Expert Panel: AI in evidence synthesis

  • Presentation 1: Developing guidance for the responsible use of AI in evidence synthesis
  • Presentation 2: Application of machine learning for evidence synthesis in climate change and health: screening and labelling
  • Presentation 3: Using AI to automate descriptive mapping for evidence synthesis
  • Presentation 4: Developing machine learning systems for extraction and prediction based on an ontology of behaviour change interventions
  • Facilitated Q&A
Interactive session 1: Open Mic

Expert Panel: AI in process evaluation

  • Presentation 1: Using AI in evaluations: benefits and challenges
  • Presentation 2: AI approaches to using visual data in field evaluations
  • Presentation 3: Machine learning and natural language processing to develop programme theory of change and theory-driven evaluation
  • Presentation 4: Scaling behavioural science with AI: Rapid qualitative interviews with UNICEF Türkiye
  • Facilitated Q&A
Interactive session 2: Opportunities & Challenges

Alongside this workshop, AI is an important, and recurring, topic of focus for the Centre regular series of seminars. Find out more about our specific seminars on the topic, and access the recordings, below.

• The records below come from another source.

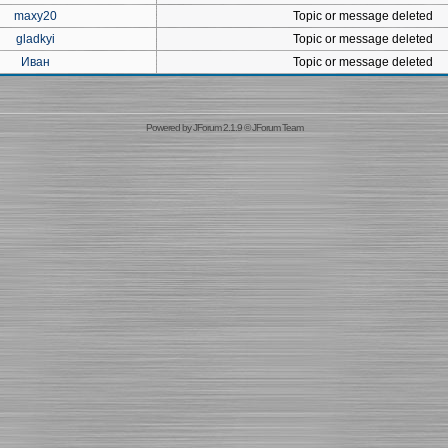
maxy20
Topic or message deleted
gladkyi
Topic or message deleted
Иван
Topic or message deleted
Powered by
JForum 2.1.9
©
JForum Team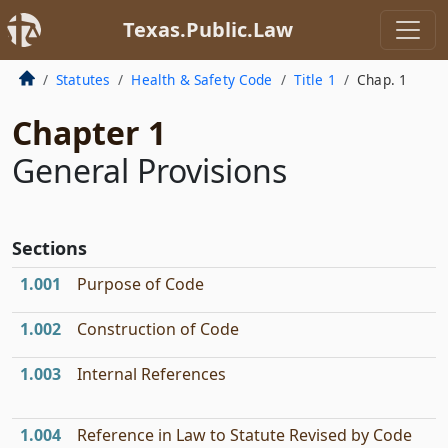
Texas.Public.Law
Statutes
Health & Safety Code
Title 1
Chap. 1
Chapter 1
General Provisions
Sections
1.001
Purpose of Code
1.002
Construction of Code
1.003
Internal References
1.004
Reference in Law to Statute Revised by Code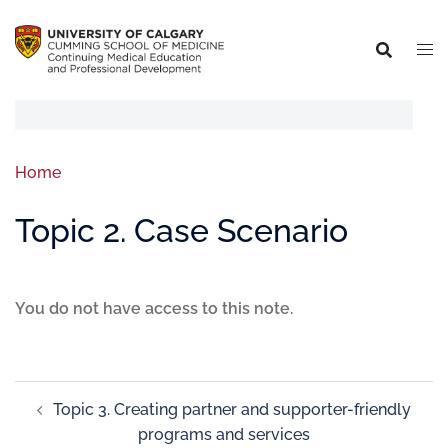
Home
Topic 2. Case Scenario
You do not have access to this note.
Topic 3. Creating partner and supporter-friendly
programs and services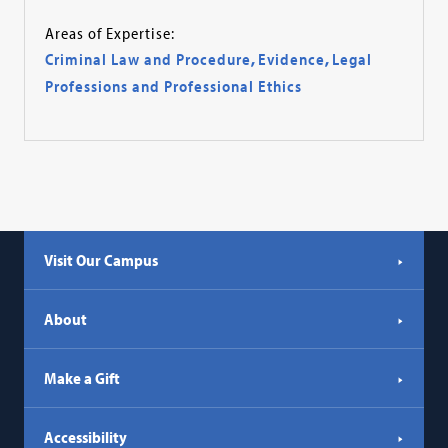
Areas of Expertise:
Criminal Law and Procedure
,
Evidence
,
Legal
Professions and Professional Ethics
Visit Our Campus
About
Make a Gift
Accessibility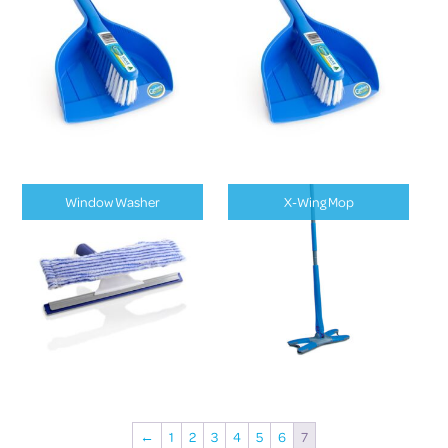
Window Washer
X-Wing Mop
←
1
2
3
4
5
6
7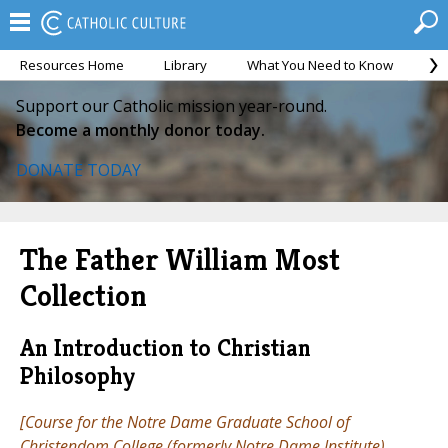
Resources Home
Library
What You Need to Know
Ca
Support our Catholic mission year-round.
Become a monthly donor today.
DONATE TODAY
The Father William Most
Collection
An Introduction to Christian
Philosophy
[Course for the Notre Dame Graduate School of
Christendom College (formerly Notre Dame Institute),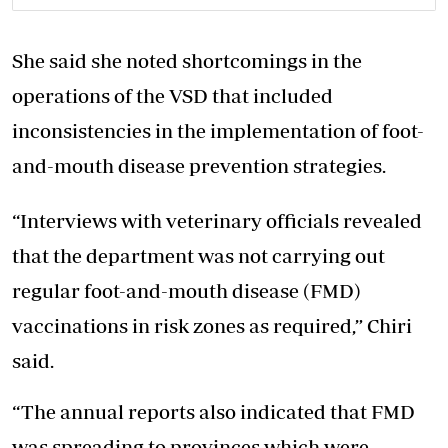
She said she noted shortcomings in the
operations of the VSD that included
inconsistencies in the implementation of foot-
and-mouth disease prevention strategies.
“Interviews with veterinary officials revealed
that the department was not carrying out
regular foot-and-mouth disease (FMD)
vaccinations in risk zones as required,” Chiri
said.
“The annual reports also indicated that FMD
was spreading to provinces which were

Dr Charis Wong: AI-enabled systematic review platforms: how well do they perform?

Seminar hosted February 2026 at LSHTM which discussed the preliminary findings from research - led by Dr Charis Wong - that evaluated the performance of three platforms (Elicit.AI, Nested Knowledge and Scispace) across different systematic review stages.

Watch recording.

Professor James Thomas: Recommendations and guidance on responsible AI in evidence synthesis

Seminar hosted in 2025 at LSHTM which explored efforts among evaluation experts to create new guidance on the responsible use of AI in evidence synthesis research. The speakers also discussed ways to evaluate the use of AI tools and understand the capabilities for evidence synthesis tasks.

Watch recording.

Professor James Thomas: New 'AI' technologies for evidence synthesis: how do they work, and can we trust them?

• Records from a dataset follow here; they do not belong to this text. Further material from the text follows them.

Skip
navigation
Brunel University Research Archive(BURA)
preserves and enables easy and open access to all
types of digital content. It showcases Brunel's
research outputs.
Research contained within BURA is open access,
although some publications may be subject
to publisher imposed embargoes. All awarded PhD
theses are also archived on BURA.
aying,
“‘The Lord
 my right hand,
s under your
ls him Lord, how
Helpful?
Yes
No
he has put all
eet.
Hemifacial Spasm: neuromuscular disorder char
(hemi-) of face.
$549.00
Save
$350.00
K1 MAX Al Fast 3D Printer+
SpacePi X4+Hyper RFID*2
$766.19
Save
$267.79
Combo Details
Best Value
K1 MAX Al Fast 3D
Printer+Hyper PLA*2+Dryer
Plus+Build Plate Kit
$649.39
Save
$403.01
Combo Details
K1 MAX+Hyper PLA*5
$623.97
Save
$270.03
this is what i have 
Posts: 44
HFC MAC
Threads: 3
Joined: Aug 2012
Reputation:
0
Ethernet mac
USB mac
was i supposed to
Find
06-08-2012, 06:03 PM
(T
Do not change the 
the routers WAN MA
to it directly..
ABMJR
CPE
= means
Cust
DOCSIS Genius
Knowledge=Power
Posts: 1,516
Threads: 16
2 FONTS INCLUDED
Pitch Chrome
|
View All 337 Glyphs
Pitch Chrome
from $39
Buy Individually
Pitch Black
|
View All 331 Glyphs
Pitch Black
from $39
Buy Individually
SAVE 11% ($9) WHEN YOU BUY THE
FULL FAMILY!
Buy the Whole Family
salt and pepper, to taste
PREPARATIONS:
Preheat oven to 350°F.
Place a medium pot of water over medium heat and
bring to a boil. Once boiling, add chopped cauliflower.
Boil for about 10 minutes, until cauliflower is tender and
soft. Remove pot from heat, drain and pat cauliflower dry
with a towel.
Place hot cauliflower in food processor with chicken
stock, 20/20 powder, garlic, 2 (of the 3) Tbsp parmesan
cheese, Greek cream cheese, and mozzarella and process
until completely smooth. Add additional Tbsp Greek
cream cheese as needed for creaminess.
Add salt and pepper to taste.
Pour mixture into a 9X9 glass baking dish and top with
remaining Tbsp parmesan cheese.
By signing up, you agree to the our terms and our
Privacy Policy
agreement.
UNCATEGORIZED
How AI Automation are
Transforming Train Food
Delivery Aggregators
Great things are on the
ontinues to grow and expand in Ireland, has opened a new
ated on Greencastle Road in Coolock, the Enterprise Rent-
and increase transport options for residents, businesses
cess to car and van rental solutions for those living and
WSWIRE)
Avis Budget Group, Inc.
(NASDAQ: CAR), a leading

In 2024, the Centre hosted a seminar to address the explosion of interest in generative large language models (LLMs) from the past year.

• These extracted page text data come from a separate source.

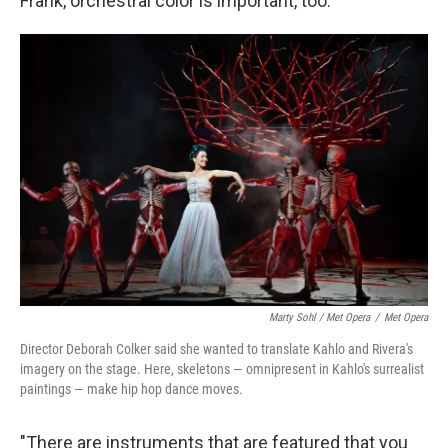
Frank, orchestral color is important, too.
Marty Sohl / Met Opera
/
Met Opera
Director Deborah Colker said she wanted to translate Kahlo and Rivera's
imagery on the stage. Here, skeletons — omnipresent in Kahlo's surrealist
paintings — make hip hop dance moves.
"There are instruments that are featured that you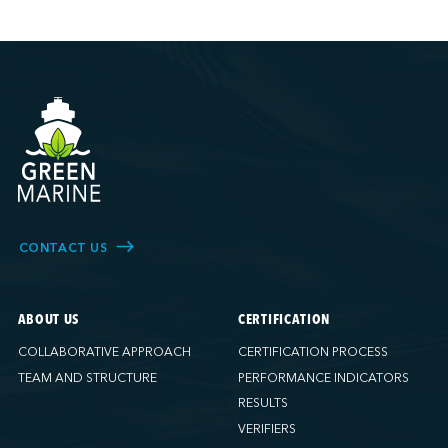
CONTACT US
ABOUT US
CERTIFICATION
COLLABORATIVE APPROACH
CERTIFICATION PROCESS
TEAM AND STRUCTURE
PERFORMANCE INDICATORS
RESULTS
VERIFIERS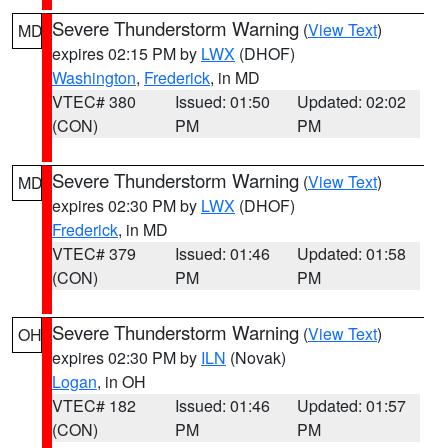
Severe Thunderstorm Warning
(
View Text
)
MD
expires 02:15 PM by
LWX
(DHOF)
Washington
,
Frederick
, in MD
VTEC# 380
Issued: 01:50
Updated: 02:02
(CON)
PM
PM
Severe Thunderstorm Warning
(
View Text
)
MD
expires 02:30 PM by
LWX
(DHOF)
Frederick
, in MD
VTEC# 379
Issued: 01:46
Updated: 01:58
(CON)
PM
PM
Severe Thunderstorm Warning
(
View Text
)
OH
expires 02:30 PM by
ILN
(Novak)
Logan
, in OH
VTEC# 182
Issued: 01:46
Updated: 01:57
(CON)
PM
PM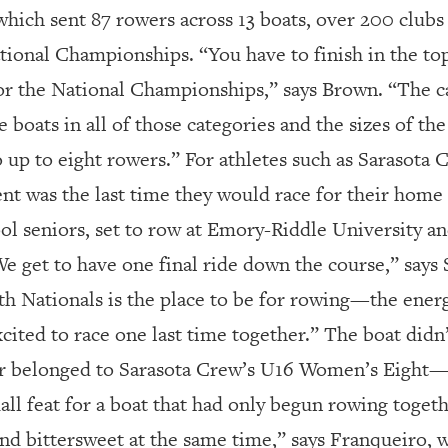
which sent 87 rowers across 13 boats, over 200 clubs
ional Championships. “You have to finish in the top
or the National Championships,” says Brown. “The ca
boats in all of those categories and the sizes of the
o up to eight rowers.” For athletes such as Sarasota
ent was the last time they would race for their home
ol seniors, set to row at Emory-Riddle University an
“We get to have one final ride down the course,” says S
uth Nationals is the place to be for rowing—the energ
xcited to race one last time together.” The boat didn
belonged to Sarasota Crew’s U16 Women’s Eight—but
mall feat for a boat that had only begun rowing toge
ad and bittersweet at the same time,” says Franqueiro, w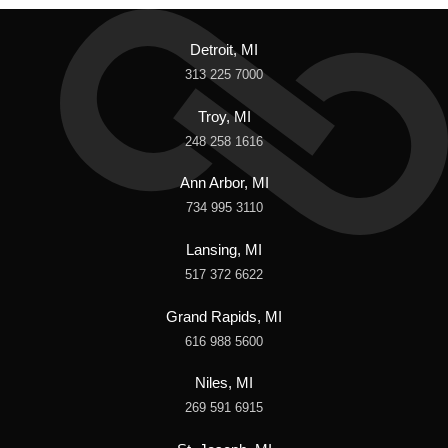
Detroit, MI
313 225 7000
Troy, MI
248 258 1616
Ann Arbor, MI
734 995 3110
Lansing, MI
517 372 6622
Grand Rapids, MI
616 988 5600
Niles, MI
269 591 6915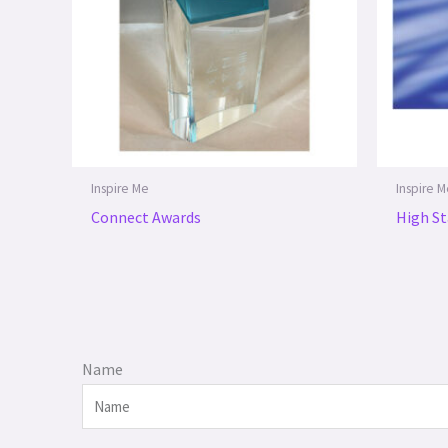
Inspire Me
Inspire 
Connect Awards
High St
Name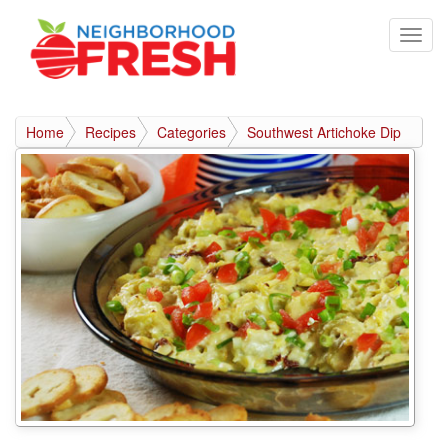
Home
Recipes
Categories
Southwest Artichoke Dip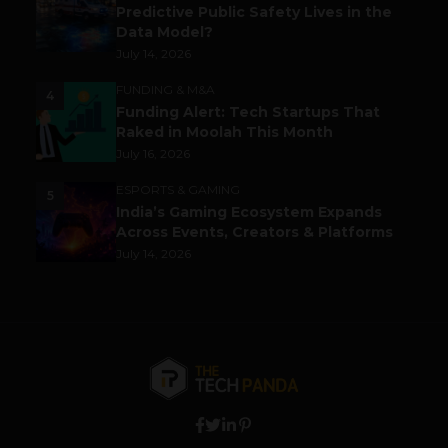
Predictive Public Safety Lives in the
Data Model?
July 14, 2026
FUNDING & M&A
4
Funding Alert: Tech Startups That
Raked in Moolah This Month
July 16, 2026
ESPORTS & GAMING
5
India’s Gaming Ecosystem Expands
Across Events, Creators & Platforms
July 14, 2026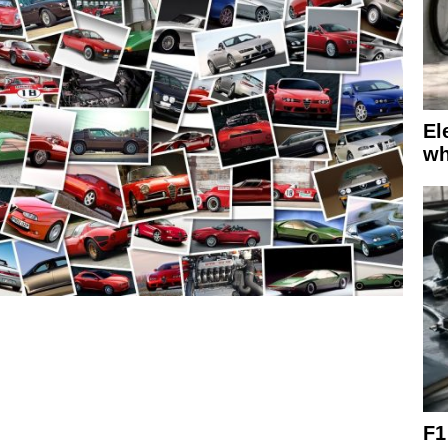
El
wh
F1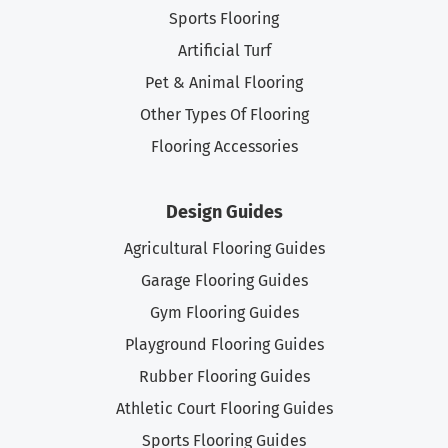
Sports Flooring
Artificial Turf
Pet & Animal Flooring
Other Types Of Flooring
Flooring Accessories
Design Guides
Agricultural Flooring Guides
Garage Flooring Guides
Gym Flooring Guides
Playground Flooring Guides
Rubber Flooring Guides
Athletic Court Flooring Guides
Sports Flooring Guides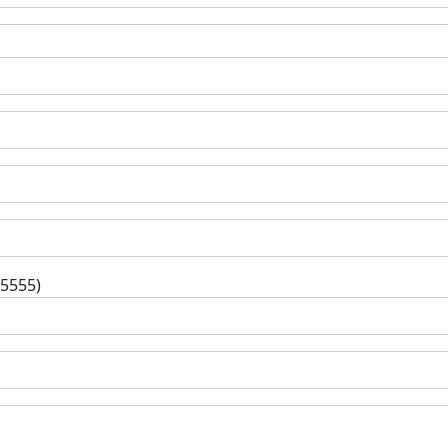
-5555)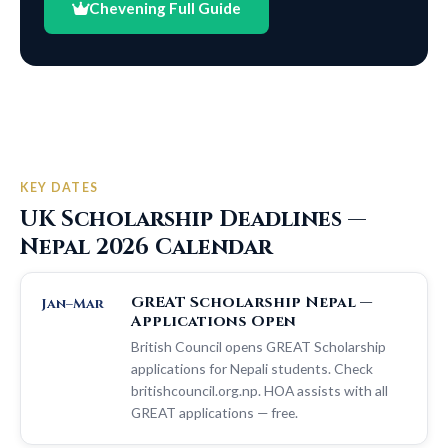
Chevening Full Guide
KEY DATES
UK Scholarship Deadlines —
Nepal 2026 Calendar
GREAT Scholarship Nepal —
Jan–Mar
Applications Open
British Council opens GREAT Scholarship
applications for Nepali students. Check
britishcouncil.org.np. HOA assists with all
GREAT applications — free.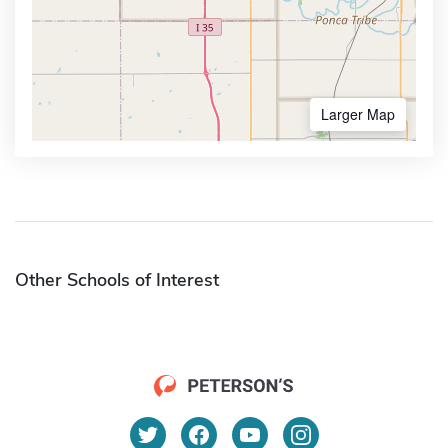
Larger Map
Other Schools of Interest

Professor James Thomas based at the EPPI Centre, UCL gave a basic lesson about LLMs and what they were capable of (as of January 2024) and how they could be useful for research as well as critically assessing their (sometimes outlandish) claims of their utility.

Watch recording.

2024 panel discussion on AI in impact evaluation

During the panel discussion, colleagues discussed the range of extensive use of AI in statistical analysis and opportunities to share good practice with evaluators including:

  • the use of AI to design interventions, enhance recruitment and retention, to maximise sample size for example with digital twins in the control groups
  • the use of computational methods to measure the impact of expenditure on development outcomes
  • the use of AI for genomic surveillance
  • the value of machine learning but the importance of understanding the ‘black box’ of machine learning tools

We also heard about ways in which AI is being used not only to transcribe, translate and code qualitative data, but also to collect and analyse it. We heard about the value of AI in processing images for classification, object detection, and scanning, processing and summarising quantitative data. These discussions highlighted the potential of adopting or adapting the existing AI methods for evaluations to support:

  • measuring implementation
  • mechanisms of impact and context factors

During the workshop we highlighted opportunities and challenges that the use of AI provides in process and impact evaluation. We are in the process of drafting a commentary summarising the highlights of the workshop and are making plans to progress this work over the coming years. If you are using AI tools in the evaluation of complex public health interventions, please get in touch with us and share your experiences. Please write “AI in public health evaluations” in the title of your email to [email protected].

We look forward to continuing this discussion with experts in public health, evaluation and AI and beyond.